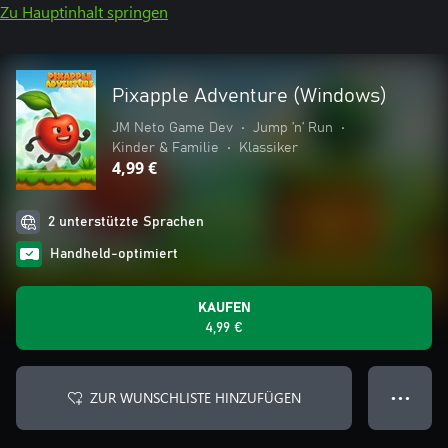
Zu Hauptinhalt springen
Pixapple Adventure (Windows)
JM Neto Game Dev
•
Jump ’n’ Run
•
Kinder & Familie
•
Klassiker
4,99 €
2 unterstützte Sprachen
Handheld-optimiert
KAUFEN
4,99 €
ZUR WUNSCHLISTE HINZUFÜGEN
● ● ●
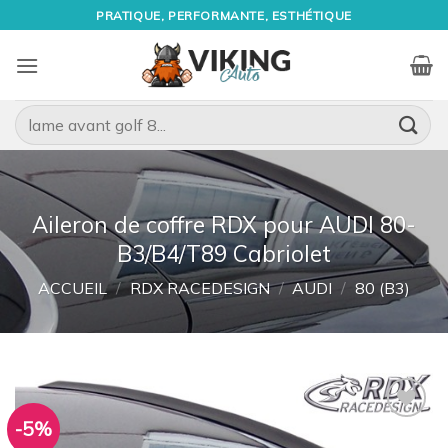
Passer
PRATIQUE, PERFORMANTE, ESTHÉTIQUE
au
contenu
Recherche
pour :
Aileron de coffre RDX pour AUDI 80-
B3/B4/T89 Cabriolet
ACCUEIL
/
RDX RACEDESIGN
/
AUDI
/
80 (B3)
-5%
Ajouter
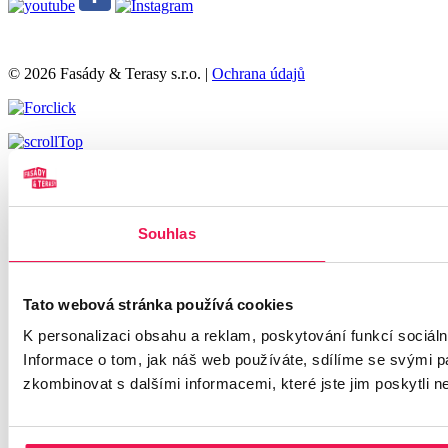
© 2026 Fasády & Terasy s.r.o.
|
Ochrana údajů
Souhlas
Tato webová stránka používá cookies
K personalizaci obsahu a reklam, poskytování funkcí sociál
Informace o tom, jak náš web používáte, sdílíme se svými par
zkombinovat s dalšími informacemi, které jste jim poskytli ne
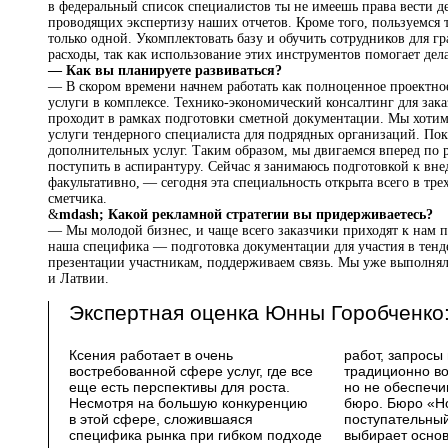
в федеральный список специалистов ты не имеешь права вести де
проводящих экспертизу наших отчетов. Кроме того, пользуемся
только одной. Укомплектовать базу и обучить сотрудников для гр
расходы, так как использование этих инструментов помогает дела
— Как вы планируете развиваться?
— В скором времени начнем работать как полноценное проектное 
услуги в комплексе. Технико-экономический консалтинг для за
проходит в рамках подготовки сметной документации. Мы хотим
услуги тендерного специалиста для подрядных организаций. По
дополнительных услуг. Таким образом, мы двигаемся вперед по 
поступить в аспирантуру. Сейчас я занимаюсь подготовкой к 
факультативно, — сегодня эта специальность открыта всего в тре
сметчика.
&
mdash; Какой рекламной стратегии вы придерживаетесь?
— Мы молодой бизнес, и чаще всего заказчики приходят к нам 
наша специфика — подготовка документации для участия в тенд
презентации участникам, поддерживаем связь. Мы уже выполняли
и Латвии.
Экспертная оценка Юнны Горобченко
Ксения работает в очень
работ, запросы на которые
будет недостаточно. Необходима
востребованной сфере услуг, где все
традиционно возникают,
качественная и продающая услуги
еще есть перспективы для роста.
но не обеспечиваются крупными
онлайн-площадка для общения
Несмотря на большую конкуренцию
бюро. Бюро «Норматив» наблюдает
с клиентами. Я бы порекомендовала
в этой сфере, сложившаяся
поступательный рост и удачно
возможность телефонных
специфика рынка при гибком подходе
выбирает основного клиента —
консультаций в виде «звонка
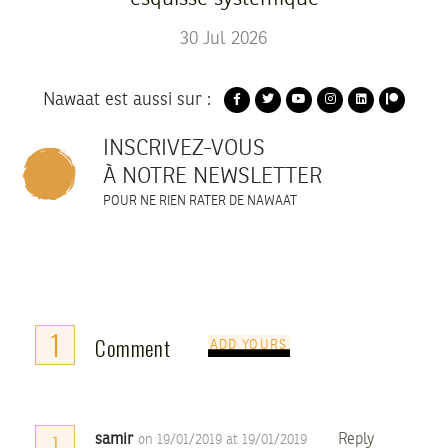
30
Jul
2026
Nawaat est aussi sur :
INSCRIVEZ-VOUS
À NOTRE NEWSLETTER
POUR NE RIEN RATER DE NAWAAT
1
Comment
ADD YOURS
samir
Reply
on 19/01/2019 at 19/01/2019
1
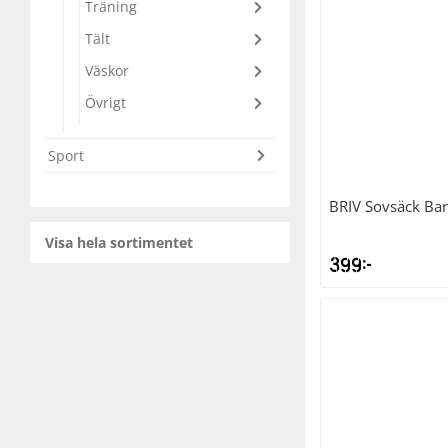
Träning
Tält
Squash
Väskor
Övrigt
Tennis
Sport
Träning
BRIV
Sovsäck Ba
Volleyboll
Visa hela sortimentet
399
kr
Walking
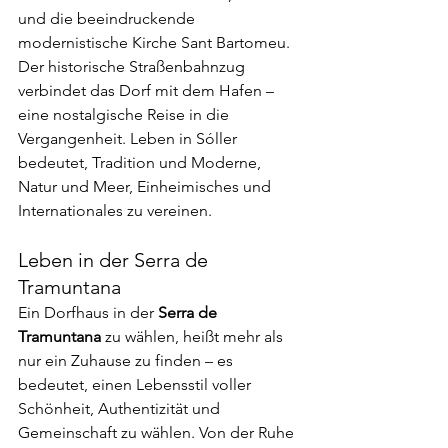
und die beeindruckende 
modernistische Kirche Sant Bartomeu. 
Der historische Straßenbahnzug 
verbindet das Dorf mit dem Hafen – 
eine nostalgische Reise in die 
Vergangenheit. Leben in Sóller 
bedeutet, Tradition und Moderne, 
Natur und Meer, Einheimisches und 
Internationales zu vereinen.
Leben in der Serra de 
Tramuntana
Ein Dorfhaus in der 
Serra de 
Tramuntana
 zu wählen, heißt mehr als 
nur ein Zuhause zu finden – es 
bedeutet, einen Lebensstil voller 
Schönheit, Authentizität und 
Gemeinschaft zu wählen. Von der Ruhe 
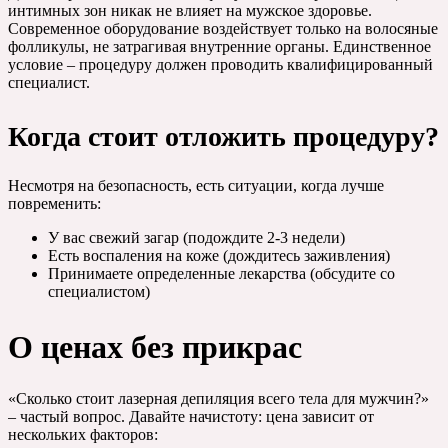
интимных зон никак не влияет на мужское здоровье.
Современное оборудование воздействует только на волосяные
фолликулы, не затрагивая внутренние органы. Единственное
условие – процедуру должен проводить квалифицированный
специалист.
Когда стоит отложить процедуру?
Несмотря на безопасность, есть ситуации, когда лучше
повременить:
У вас свежий загар (подождите 2-3 недели)
Есть воспаления на коже (дождитесь заживления)
Принимаете определенные лекарства (обсудите со
специалистом)
О ценах без прикрас
«Сколько стоит лазерная депиляция всего тела для мужчин?»
– частый вопрос. Давайте начистоту: цена зависит от
нескольких факторов:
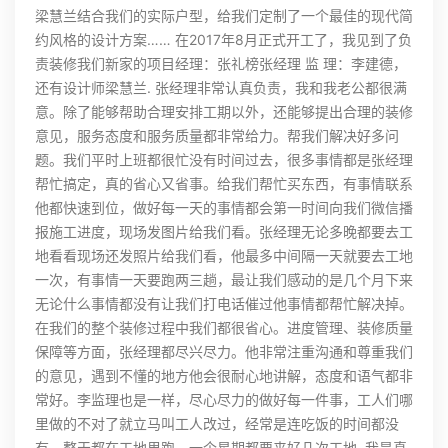
梁慧兰结合我们的实际户型，给我们定制了一个最佳的现代简
约风格的设计方案…… 在2017年8月正式开工了，我见到了负
责装修我们新家的项目经理：张礼榜张经理 监 理：李建德，
还有设计师梁慧兰. 张经理非常认真负责，我和我老公都很满
意。除了能够帮助合理安排工期以外，还能够提出合理的装修
意见，服务态度和服务质量都非常给力。帮我们解决好多问
题。我们平时上班都很忙没有时间过去，很多事情都是张经理
帮忙搞定，真的省心又省事。给我们帮忙买东西，有事情联系
他都快速到位，做好每一天的事情都会第一时间向我们微信播
报施工进度，现场发图片给我们看。张经理无论多晚都要去工
地看看现场还发照片给我们看，他最多中间隔一天就要去工地
一次，有事情一天要跑两三趟，最让我们感动的是几个月下来
无论什么事情都没有让我们打电话催过他事情都帮忙解决掉。
在我们的整个装修过程中我们都很省心。进度管理、装修质量
保障等方面，张经理都尽兴尽力。他非常注重沟通和尊重我们
的意见，遇到不懂的地方他会很耐心地讲解，态度和语气都非
常好。李监理也是一样，尽心尽力的做好每一件事，工人们哪
里做的不对了就立马叫工人改过，经常是连吃饭的时间都没
有，整天都在工地里跑，一个星期都要来好几次工地. 我是真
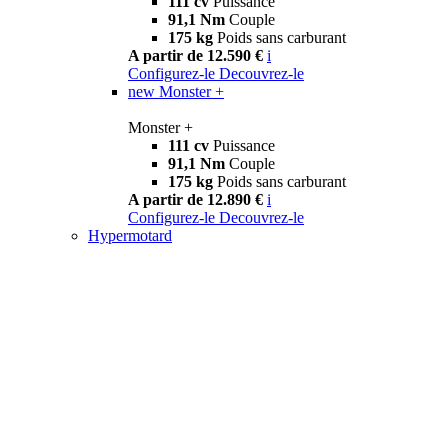
111 cv
Puissance
91,1 Nm
Couple
175 kg
Poids sans carburant
A partir de 12.590 €
i
Configurez-le
Decouvrez-le
new
Monster +
Monster +
111 cv
Puissance
91,1 Nm
Couple
175 kg
Poids sans carburant
A partir de 12.890 €
i
Configurez-le
Decouvrez-le
Hypermotard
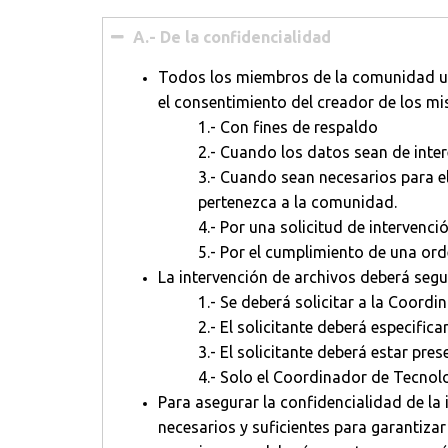
A.- De la confidencialidad
Todos los miembros de la comunidad uni
el consentimiento del creador de los mi
1.- Con fines de respaldo
2.- Cuando los datos sean de inte
3.- Cuando sean necesarios para el
pertenezca a la comunidad.
4.- Por una solicitud de intervenci
5.- Por el cumplimiento de una ord
La intervención de archivos deberá segui
1.- Se deberá solicitar a la Coord
2.- El solicitante deberá especific
3.- El solicitante deberá estar pre
4.- Solo el Coordinador de Tecnolo
Para asegurar la confidencialidad de l
necesarios y suficientes para garantiza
******************************
- PROMPT
An exact copy of the listing is required; return it without any pictures.

- OUTPUT OF THE TASK
Zu Hauptinhalt springen
Pixapple Adventure (Windows)
JM Neto Game Dev
•
Jump ’n’ Run
•
Kinder & Familie
•
Klassiker
4,99 €
2 unterstützte Sprachen
Handheld-optimiert
KAUFEN
4,99 €
ZUR WUNSCHLISTE HINZUFÜGEN
● ● ●
Passer
PRATIQUE, PERFORMANTE, ESTHÉTIQUE
au
contenu
Recherche
pour :
Aileron de coffre RDX pour AUDI 80-
B3/B4/T89 Cabriolet
ACCUEIL
/
RDX RACEDESIGN
/
AUDI
/
80 (B3)
-5%
Ajouter
© 2026 Fasády & Terasy s.r.o.
|
Ochrana údajů
Souhlas
Tato webová stránka používá cookies
K personalizaci obsahu a reklam, poskytování funkcí sociál
Informace o tom, jak náš web používáte, sdílíme se svými par
zkombinovat s dalšími informacemi, které jste jim poskytli ne
в федеральный список специалистов ты не имеешь права вести де
проводящих экспертизу наших отчетов. Кроме того, пользуемся
только одной. Укомплектовать базу и обучить сотрудников для гр
расходы, так как использование этих инструментов помогает дела
— Как вы планируете развиваться?
— В скором времени начнем работать как полноценное проектное 
услуги в комплексе. Технико-экономический консалтинг для за
проходит в рамках подготовки сметной документации. Мы хотим
услуги тендерного специалиста для подрядных организаций. По
дополнительных услуг. Таким образом, мы двигаемся вперед по 
поступить в аспирантуру. Сейчас я занимаюсь подготовкой к 
факультативно, — сегодня эта специальность открыта всего в тре
сметчика.
&
mdash; Какой рекламной стратегии вы придерживаетесь?
— Мы молодой бизнес, и чаще всего заказчики приходят к нам 
наша специфика — подготовка документации для участия в тенд
презентации участникам, поддерживаем связь. Мы уже выполняли
и Латвии.
Экспертная оценка Юнны Горобченко
Ксения работает в очень
работ, запросы на которые
будет недостаточно. Необходима
востребованной сфере услуг, где все
традиционно возникают,
качественная и продающая услуги
еще есть перспективы для роста.
но не обеспечиваются крупными
онлайн-площадка для общения
Несмотря на большую конкуренцию
бюро. Бюро «Норматив» наблюдает
с клиентами. Я бы порекомендовала
в этой сфере, сложившаяся
поступательный рост и удачно
возможность телефонных
специфика рынка при гибком подходе
выбирает основного клиента —
консультаций в виде «звонка
30
Jul
2026
Nawaat est aussi sur :
INSCRIVEZ-VOUS
À NOTRE NEWSLETTER
POUR NE RIEN RATER DE NAWAAT
1
Comment
ADD YOURS
samir
Reply
on 19/01/2019 at 19/01/2019
1
Träning
Tält
Squash
Väskor
Övrigt
Tennis
Sport
Träning
BRIV
Sovsäck Ba
Volleyboll
Visa hela sortimentet
399
kr
Walking
und die beeindruckende 
modernistische Kirche Sant Bartomeu. 
Der historische Straßenbahnzug 
verbindet das Dorf mit dem Hafen – 
eine nostalgische Reise in die 
Vergangenheit. Leben in Sóller 
bedeutet, Tradition und Moderne, 
Natur und Meer, Einheimisches und 
Internationales zu vereinen.
Leben in der Serra de 
Tramuntana
Ein Dorfhaus in der 
Serra de 
Tramuntana
 zu wählen, heißt mehr als 
nur ein Zuhause zu finden – es 
bedeutet, einen Lebensstil voller 
Schönheit, Authentizität und 
Gemeinschaft zu wählen. Von der Ruhe 
интимных зон никак не влияет на мужское здоровье.
Современное оборудование воздействует только на волосяные
фолликулы, не затрагивая внутренние органы. Единственное
условие – процедуру должен проводить квалифицированный
специалист.
Когда стоит отложить процедуру?
Несмотря на безопасность, есть ситуации, когда лучше
повременить:
У вас свежий загар (подождите 2-3 недели)
Есть воспаления на коже (дождитесь заживления)
Принимаете определенные лекарства (обсудите со
специалистом)
О ценах без прикрас
«Сколько стоит лазерная депиляция всего тела для мужчин?»
– частый вопрос. Давайте начистоту: цена зависит от
нескольких факторов:
梁慧兰结合我们的实际户型，给我们定制了一个最佳的现代简
约风格的设计方案…… 在2017年8月正式开工了，我见到了负
责装修我们新家的项目经理：张礼榜张经理 监 理：李建德，
还有设计师梁慧兰. 张经理非常认真负责，我和我老公都很满
意。除了能够帮助合理安排工期以外，还能够提出合理的装修
意见，服务态度和服务质量都非常给力。帮我们解决好多问
题。我们平时上班都很忙没有时间过去，很多事情都是张经理
帮忙搞定，真的省心又省事。给我们帮忙买东西，有事情联系
他都快速到位，做好每一天的事情都会第一时间向我们微信播
报施工进度，现场发图片给我们看。张经理无论多晚都要去工
地看看现场还发照片给我们看，他最多中间隔一天就要去工地
一次，有事情一天要跑两三趟，最让我们感动的是几个月下来
无论什么事情都没有让我们打电话催过他事情都帮忙解决掉。
在我们的整个装修过程中我们都很省心。进度管理、装修质量
保障等方面，张经理都尽兴尽力。他非常注重沟通和尊重我们
的意见，遇到不懂的地方他会很耐心地讲解，态度和语气都非
常好。李监理也是一样，尽心尽力的做好每一件事，工人们哪
里做的不对了就立马叫工人改过，经常是连吃饭的时间都没
有，整天都在工地里跑，一个星期都要来好几次工地. 我是真
111 cv
Puissance
91,1 Nm
Couple
175 kg
Poids sans carburant
A partir de 12.590 €
i
Configurez-le
Decouvrez-le
new
Monster +
Monster +
111 cv
Puissance
91,1 Nm
Couple
175 kg
Poids sans carburant
A partir de 12.890 €
i
Configurez-le
Decouvrez-le
Hypermotard
A.- De la confidencialidad
Todos los miembros de la comunidad uni
el consentimiento del creador de los mi
1.- Con fines de respaldo
2.- Cuando los datos sean de inte
3.- Cuando sean necesarios para el
pertenezca a la comunidad.
4.- Por una solicitud de intervenci
5.- Por el cumplimiento de una ord
La intervención de archivos deberá segui
1.- Se deberá solicitar a la Coord
2.- El solicitante deberá especific
3.- El solicitante deberá estar pre
4.- Solo el Coordinador de Tecnolo
Para asegurar la confidencialidad de l
necesarios y suficientes para garantiza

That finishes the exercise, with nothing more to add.